The specificity and precision of body composition measurement modalities offer a new perspective to view the body habitus. Each has its own pros and cons in assessing changes in muscle or adipose tissue distribution. They provide a robust assessment for sarcopenia which is simple, feasible, and help facilitate development of comprehensive approaches to decision-making regarding peri-operative care [29]. Conventional anthropometric parameters have a low index in detecting sarcopenia; however, it is not an accurate assessment of muscle tissue [30].

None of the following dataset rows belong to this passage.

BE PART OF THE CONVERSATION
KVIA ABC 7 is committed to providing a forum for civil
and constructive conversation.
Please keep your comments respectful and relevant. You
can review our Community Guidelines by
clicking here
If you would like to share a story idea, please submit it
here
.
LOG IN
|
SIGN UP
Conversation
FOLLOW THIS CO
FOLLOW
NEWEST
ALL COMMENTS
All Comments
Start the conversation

Conventional nutritional assessments also do not accurately detect sarcopenia, and radiology has been proven to be more reliable [31]. The utilisation of radiology in the examination of body composition is highly differentiated, with the technology to recognise and discriminate between muscle, fat, as well as the distribution of adiposity within intermuscular, subcutaneous, and visceral sites [25]. Dual-energy X-ray absorptiometry (DXA) is feasible, accurate, non-invasive, inexpensive, and regarded as the ideal standard for quantifying muscle mass [32]. However, the gold standards for non-invasive measurement of muscle mass are magnetic resonance imaging (MRI) and CT [33]. The evaluation of sarcopenic obesity using CT data was introduced in 2013 [34], and is an objective and precise assessment of sarcopenia. The cut-off points for the diagnosis of sarcopenia are arbitrary at this time; however, Prado et al. defined sarcopenia cut-offs at approximately 52.4 cm2/m2 for men and 38.5 cm2/m2 for women [25]. The use of imaging to evaluate sarcopenia however does not assess the aspect of functional muscle status.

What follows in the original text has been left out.